▸ Task objective
The response must contain every record, repeated exactly.

▸ Records excerpted from a collection
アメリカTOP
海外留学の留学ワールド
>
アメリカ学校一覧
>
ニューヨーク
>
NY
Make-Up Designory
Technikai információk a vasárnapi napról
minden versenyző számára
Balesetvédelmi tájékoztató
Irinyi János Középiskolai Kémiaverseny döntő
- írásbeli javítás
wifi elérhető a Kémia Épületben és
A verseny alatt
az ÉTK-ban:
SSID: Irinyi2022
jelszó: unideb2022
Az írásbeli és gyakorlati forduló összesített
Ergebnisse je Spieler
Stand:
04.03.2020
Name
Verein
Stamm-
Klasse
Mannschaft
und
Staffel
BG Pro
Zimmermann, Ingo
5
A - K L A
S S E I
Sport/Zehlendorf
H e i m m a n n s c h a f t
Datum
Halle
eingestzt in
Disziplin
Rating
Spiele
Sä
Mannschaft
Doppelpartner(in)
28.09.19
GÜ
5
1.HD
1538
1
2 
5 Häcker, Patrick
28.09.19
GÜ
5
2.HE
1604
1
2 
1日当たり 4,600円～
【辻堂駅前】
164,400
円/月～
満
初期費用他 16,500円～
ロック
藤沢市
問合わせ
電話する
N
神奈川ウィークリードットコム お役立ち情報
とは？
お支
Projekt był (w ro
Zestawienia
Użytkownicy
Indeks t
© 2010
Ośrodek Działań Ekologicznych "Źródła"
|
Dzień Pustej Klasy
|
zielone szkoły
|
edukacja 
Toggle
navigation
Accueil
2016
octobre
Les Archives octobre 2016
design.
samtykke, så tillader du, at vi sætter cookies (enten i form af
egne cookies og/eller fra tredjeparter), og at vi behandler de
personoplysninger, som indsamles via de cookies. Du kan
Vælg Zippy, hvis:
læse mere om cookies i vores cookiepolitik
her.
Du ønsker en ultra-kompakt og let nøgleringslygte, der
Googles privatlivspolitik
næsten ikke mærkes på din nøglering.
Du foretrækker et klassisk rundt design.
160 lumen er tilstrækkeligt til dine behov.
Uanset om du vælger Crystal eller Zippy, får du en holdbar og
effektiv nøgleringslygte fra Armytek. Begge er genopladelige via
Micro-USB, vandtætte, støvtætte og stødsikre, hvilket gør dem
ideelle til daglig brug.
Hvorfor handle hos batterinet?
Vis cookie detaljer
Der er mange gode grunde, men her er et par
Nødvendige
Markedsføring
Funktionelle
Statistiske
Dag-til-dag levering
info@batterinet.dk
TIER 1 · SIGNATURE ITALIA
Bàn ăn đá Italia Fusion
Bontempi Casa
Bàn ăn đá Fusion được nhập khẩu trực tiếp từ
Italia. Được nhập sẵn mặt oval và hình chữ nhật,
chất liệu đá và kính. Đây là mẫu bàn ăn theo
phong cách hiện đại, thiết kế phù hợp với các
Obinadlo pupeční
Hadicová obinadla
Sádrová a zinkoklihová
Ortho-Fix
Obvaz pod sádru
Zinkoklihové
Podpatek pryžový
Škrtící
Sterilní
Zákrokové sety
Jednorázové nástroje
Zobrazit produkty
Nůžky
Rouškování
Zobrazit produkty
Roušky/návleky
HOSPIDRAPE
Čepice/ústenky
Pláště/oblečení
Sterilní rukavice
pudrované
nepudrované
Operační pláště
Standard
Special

▸ Answer space
アメリカTOP
海外留学の留学ワールド
>
アメリカ学校一覧
>
ニューヨーク
>
NY
Make-Up Designory
Technikai információk a vasárnapi napról
minden versenyző számára
Balesetvédelmi tájékoztató
Irinyi János Középiskolai Kémiaverseny döntő
- írásbeli javítás
wifi elérhető a Kémia Épületben és
A verseny alatt
az ÉTK-ban:
SSID: Irinyi2022
jelszó: unideb2022
Az írásbeli és gyakorlati forduló összesített
Ergebnisse je Spieler
Stand:
04.03.2020
Name
Verein
Stamm-
Klasse
Mannschaft
und
Staffel
BG Pro
Zimmermann, Ingo
5
A - K L A
S S E I
Sport/Zehlendorf
H e i m m a n n s c h a f t
Datum
Halle
eingestzt in
Disziplin
Rating
Spiele
Sä
Mannschaft
Doppelpartner(in)
28.09.19
GÜ
5
1.HD
1538
1
2 
5 Häcker, Patrick
28.09.19
GÜ
5
2.HE
1604
1
2 
1日当たり 4,600円～
【辻堂駅前】
164,400
円/月～
満
初期費用他 16,500円～
ロック
藤沢市
問合わせ
電話する
N
神奈川ウィークリードットコム お役立ち情報
とは？
お支
Projekt był (w ro
Zestawienia
Użytkownicy
Indeks t
© 2010
Ośrodek Działań Ekologicznych "Źródła"
|
Dzień Pustej Klasy
|
zielone szkoły
|
edukacja 
Toggle
navigation
Accueil
2016
octobre
Les Archives octobre 2016
design.
samtykke, så tillader du, at vi sætter cookies (enten i form af
egne cookies og/eller fra tredjeparter), og at vi behandler de
personoplysninger, som indsamles via de cookies. Du kan
Vælg Zippy, hvis:
læse mere om cookies i vores cookiepolitik
her.
Du ønsker en ultra-kompakt og let nøgleringslygte, der
Googles privatlivspolitik
næsten ikke mærkes på din nøglering.
Du foretrækker et klassisk rundt design.
160 lumen er tilstrækkeligt til dine behov.
Uanset om du vælger Crystal eller Zippy, får du en holdbar og
effektiv nøgleringslygte fra Armytek. Begge er genopladelige via
Micro-USB, vandtætte, støvtætte og stødsikre, hvilket gør dem
ideelle til daglig brug.
Hvorfor handle hos batterinet?
Vis cookie detaljer
Der er mange gode grunde, men her er et par
Nødvendige
Markedsføring
Funktionelle
Statistiske
Dag-til-dag levering
info@batterinet.dk
TIER 1 · SIGNATURE ITALIA
Bàn ăn đá Italia Fusion
Bontempi Casa
Bàn ăn đá Fusion được nhập khẩu trực tiếp từ
Italia. Được nhập sẵn mặt oval và hình chữ nhật,
chất liệu đá và kính. Đây là mẫu bàn ăn theo
phong cách hiện đại, thiết kế phù hợp với các
Obinadlo pupeční
Hadicová obinadla
Sádrová a zinkoklihová
Ortho-Fix
Obvaz pod sádru
Zinkoklihové
Podpatek pryžový
Škrtící
Sterilní
Zákrokové sety
Jednorázové nástroje
Zobrazit produkty
Nůžky
Rouškování
Zobrazit produkty
Roušky/návleky
HOSPIDRAPE
Čepice/ústenky
Pláště/oblečení
Sterilní rukavice
pudrované
nepudrované
Operační pláště
Standard
Special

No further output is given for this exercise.